Only an exact repetition of the entries will do.

--- EXTRACTED INFORMATION ---

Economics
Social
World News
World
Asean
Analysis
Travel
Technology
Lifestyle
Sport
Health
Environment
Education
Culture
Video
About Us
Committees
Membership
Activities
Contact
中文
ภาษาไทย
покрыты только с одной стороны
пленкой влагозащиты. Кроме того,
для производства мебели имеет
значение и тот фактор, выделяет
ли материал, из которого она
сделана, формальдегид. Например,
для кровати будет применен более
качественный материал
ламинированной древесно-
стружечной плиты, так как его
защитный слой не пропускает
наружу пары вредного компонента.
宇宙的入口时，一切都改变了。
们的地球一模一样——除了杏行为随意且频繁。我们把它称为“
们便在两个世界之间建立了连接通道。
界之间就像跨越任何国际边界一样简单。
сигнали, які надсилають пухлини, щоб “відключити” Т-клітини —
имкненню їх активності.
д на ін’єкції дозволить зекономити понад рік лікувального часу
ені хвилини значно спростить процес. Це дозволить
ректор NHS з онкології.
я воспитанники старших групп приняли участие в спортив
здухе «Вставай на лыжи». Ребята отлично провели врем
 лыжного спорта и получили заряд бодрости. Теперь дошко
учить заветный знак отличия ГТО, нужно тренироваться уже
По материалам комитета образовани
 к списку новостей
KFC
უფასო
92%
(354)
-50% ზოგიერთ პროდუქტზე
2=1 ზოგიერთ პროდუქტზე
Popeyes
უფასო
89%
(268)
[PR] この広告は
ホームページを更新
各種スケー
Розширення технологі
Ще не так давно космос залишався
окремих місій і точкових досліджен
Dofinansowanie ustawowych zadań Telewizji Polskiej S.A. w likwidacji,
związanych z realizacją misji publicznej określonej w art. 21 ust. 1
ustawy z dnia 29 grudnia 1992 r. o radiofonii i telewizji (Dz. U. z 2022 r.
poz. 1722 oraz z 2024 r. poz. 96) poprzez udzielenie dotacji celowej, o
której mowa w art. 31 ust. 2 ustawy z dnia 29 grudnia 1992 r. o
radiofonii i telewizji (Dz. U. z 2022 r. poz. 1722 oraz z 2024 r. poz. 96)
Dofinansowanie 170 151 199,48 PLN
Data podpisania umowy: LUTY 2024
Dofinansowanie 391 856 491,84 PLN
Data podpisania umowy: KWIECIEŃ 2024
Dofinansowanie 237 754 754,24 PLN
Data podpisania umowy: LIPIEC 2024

---

WRITTEN ANSWER:
Economics
Social
World News
World
Asean
Analysis
Travel
Technology
Lifestyle
Sport
Health
Environment
Education
Culture
Video
About Us
Committees
Membership
Activities
Contact
中文
ภาษาไทย
покрыты только с одной стороны
пленкой влагозащиты. Кроме того,
для производства мебели имеет
значение и тот фактор, выделяет
ли материал, из которого она
сделана, формальдегид. Например,
для кровати будет применен более
качественный материал
ламинированной древесно-
стружечной плиты, так как его
защитный слой не пропускает
наружу пары вредного компонента.
宇宙的入口时，一切都改变了。
们的地球一模一样——除了杏行为随意且频繁。我们把它称为“
们便在两个世界之间建立了连接通道。
界之间就像跨越任何国际边界一样简单。
сигнали, які надсилають пухлини, щоб “відключити” Т-клітини —
имкненню їх активності.
д на ін’єкції дозволить зекономити понад рік лікувального часу
ені хвилини значно спростить процес. Це дозволить
ректор NHS з онкології.
я воспитанники старших групп приняли участие в спортив
здухе «Вставай на лыжи». Ребята отлично провели врем
 лыжного спорта и получили заряд бодрости. Теперь дошко
учить заветный знак отличия ГТО, нужно тренироваться уже
По материалам комитета образовани
 к списку новостей
KFC
უფასო
92%
(354)
-50% ზოგიერთ პროდუქტზე
2=1 ზოგიერთ პროდუქტზე
Popeyes
უფასო
89%
(268)
[PR] この広告は
ホームページを更新
各種スケー
Розширення технологі
Ще не так давно космос залишався
окремих місій і точкових досліджен
Dofinansowanie ustawowych zadań Telewizji Polskiej S.A. w likwidacji,
związanych z realizacją misji publicznej określonej w art. 21 ust. 1
ustawy z dnia 29 grudnia 1992 r. o radiofonii i telewizji (Dz. U. z 2022 r.
poz. 1722 oraz z 2024 r. poz. 96) poprzez udzielenie dotacji celowej, o
której mowa w art. 31 ust. 2 ustawy z dnia 29 grudnia 1992 r. o
radiofonii i telewizji (Dz. U. z 2022 r. poz. 1722 oraz z 2024 r. poz. 96)
Dofinansowanie 170 151 199,48 PLN
Data podpisania umowy: LUTY 2024
Dofinansowanie 391 856 491,84 PLN
Data podpisania umowy: KWIECIEŃ 2024
Dofinansowanie 237 754 754,24 PLN
Data podpisania umowy: LIPIEC 2024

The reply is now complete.